Yogyakarta. Benteng Vredeburg. Maret 2009.
Hujan, salah satu waktu favoritku, selain kabut pagi, matahari sore dan awan mendung. Jarang-jarangnya aku menemui para rintik air langit manis di kota yang identik dengan panasnya yang cukup menyengat. Yogyakarta. Ya, sepertinya kota ini mulai menepuk bahuku, mengakrabkan diri dan berkata, “Salam kenal, Syila.”
Tapi sayangnya sore ini, hujan datang tak mengirim pesan pendek padaku terlebih dahulu, atau sekedar mengirim surat super singkat via BBM. Dia sama sekali tak menunjukkan bakal kehadirannya di pagi hari. Biasanya ia mengutus awan hitam untuk sekedar menyapaku dan berbisik, “Syila, hujan turun sore ini, lho”. Tapi tadi pagi, hanya langit biru yang bertengger di pemandangan mataku. Yogya panas, bung!
Ting-tong. Telepon selularku berdering sekali. SMS. Pesan pendek. Nona cantik, Gresha, sang ketua divisi acara dalam acara Temu Karya ini sudah menantiku. Pasti.
“Syil, kamu dimana? Aku udah di atas ya, kita bentar lagi ikutan workshop ketemu Dik Doank ya?”
“Iya bentar Gresh, gue kebasahan kali brew!” ujarku mendumel dalam hati.
Apa boleh buat. Aku tak membawa payung. Baju panitia berwarna putih yang kukenakan basah kuyup sekuyup-kuyupnya. Ada kalanya aku tak ingin hujan menghampiriku, seperti saat-saat seperti ini. Aku harus bertemu dengan seorang Dik Doank, selebritis ternama yang terkenal dengan upaya dan gerakan kemanusiaannya mendirikan sebuah Kandank Jurank Dik Doank, sarana bagi anak jalanan untuk ikut berkarya.
Ya sudah. Hujan dan aku adalah sahabat dari kecil, bahkan aku sering mempercayai bahwa aku merupakan jelmaan dari makhluk planet hujan.
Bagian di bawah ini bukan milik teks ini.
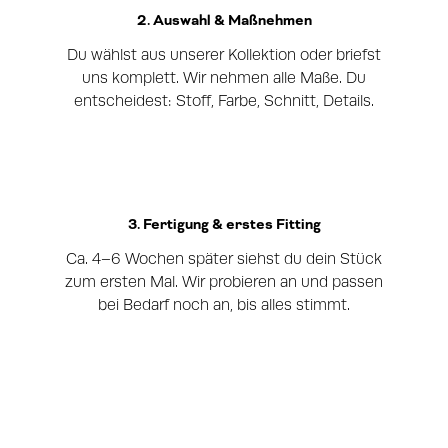
2. Auswahl & Maßnehmen
Du wählst aus unserer Kollektion oder briefst
uns komplett. Wir nehmen alle Maße. Du
entscheidest: Stoff, Farbe, Schnitt, Details.
3. Fertigung & erstes Fitting
Ca. 4–6 Wochen später siehst du dein Stück
zum ersten Mal. Wir probieren an und passen
bei Bedarf noch an, bis alles stimmt.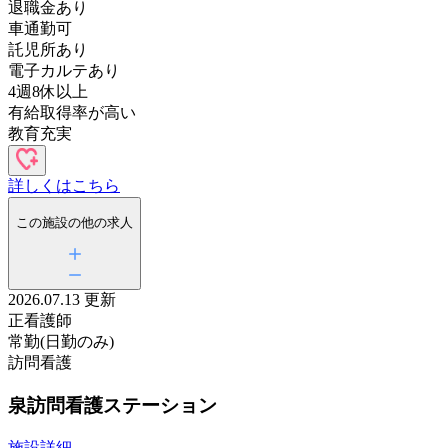
退職金あり
車通勤可
託児所あり
電子カルテあり
4週8休以上
有給取得率が高い
教育充実
詳しくはこちら
この施設の他の求人
2026.07.13 更新
正看護師
常勤(日勤のみ)
訪問看護
泉訪問看護ステーション
施設詳細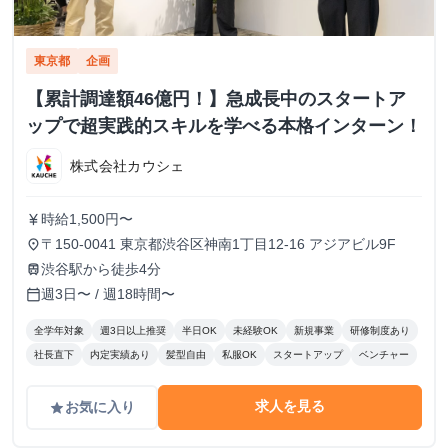
東京都
企画
【累計調達額46億円！】急成長中のスタートア
ップで超実践的スキルを学べる本格インターン！
株式会社カウシェ
時給1,500円〜
currency_yen
〒150-0041 東京都渋谷区神南1丁目12-16 アジアビル9F
place
渋谷駅から徒歩4分
train
週3日〜 / 週18時間〜
calendar_today
全学年対象
週3日以上推奨
半日OK
未経験OK
新規事業
研修制度あり
社長直下
内定実績あり
髪型自由
私服OK
スタートアップ
ベンチャー
求人を見る
お気に入り
grade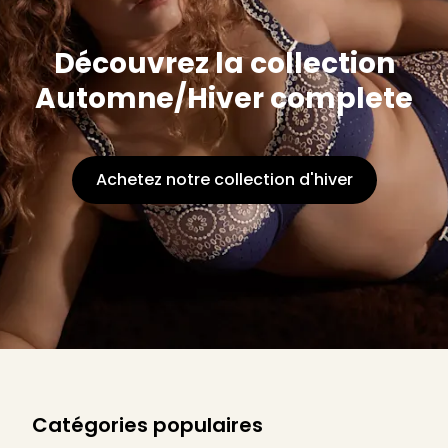
Découvrez la collection
Automne/Hiver complete
Achetez notre collection d'hiver
Catégories populaires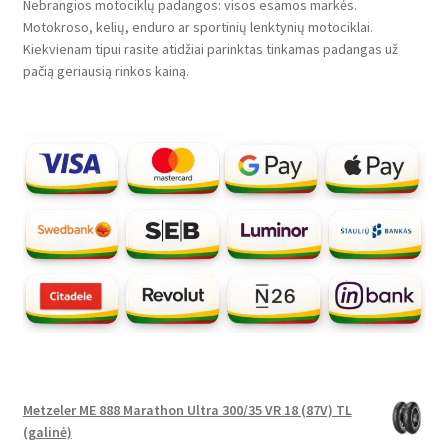
Nebrangios motociklų padangos: visos esamos markės.
Motokroso, kelių, enduro ar sportinių lenktynių motociklai.
Kiekvienam tipui rasite atidžiai parinktas tinkamas padangas už
pačią geriausią rinkos kainą.
Metzeler ME 888 Marathon Ultra 300/35 VR 18 (87V) TL
(galinė)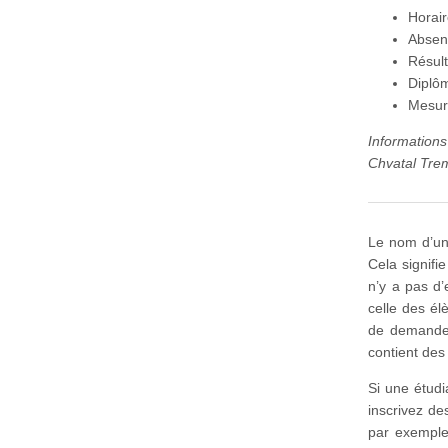
Horai
Absen
Résult
Diplô
Mesur
Information
Chvatal Trem
Le nom d’un
Cela signifi
n’y a pas d’
celle des él
de demande 
contient des
Si une étud
inscrivez de
par exemple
Aku yakin rintik hujan hari ini tak akan membuatku sakit ataupun sedih. Yakin seratus persen. “Betul kan hujan? Hujan sayang saya kan? Nggak kaya orang-orang yang udah ninggalin saya mentah-mentah bukan?”
Mari tembus hujan! Hujan, payungi saya ya.. saya sepertinya yakin ada sesuatu yang berharga di ujung perjalanan saya hari ini, makanya kamu datang dan berbisik sama saya, meneguhkan hati saya untuk menghampiri Benteng Belanda ini walau hujan lebat. Betul kan?
***
Booth kampusku tampak lengang, tak ada yang menjaga barang seorang pun. Booth seluas 3 x 3 meter itu terasa sangat sejuk, bergaya urban bernuansa warna putih biru. Pameran Temu Karya Desainer Muda Interior Indonesia ini terlihat sepi. Ya iya lah Syila, ini kan sudah menjelang pukul 7 malam.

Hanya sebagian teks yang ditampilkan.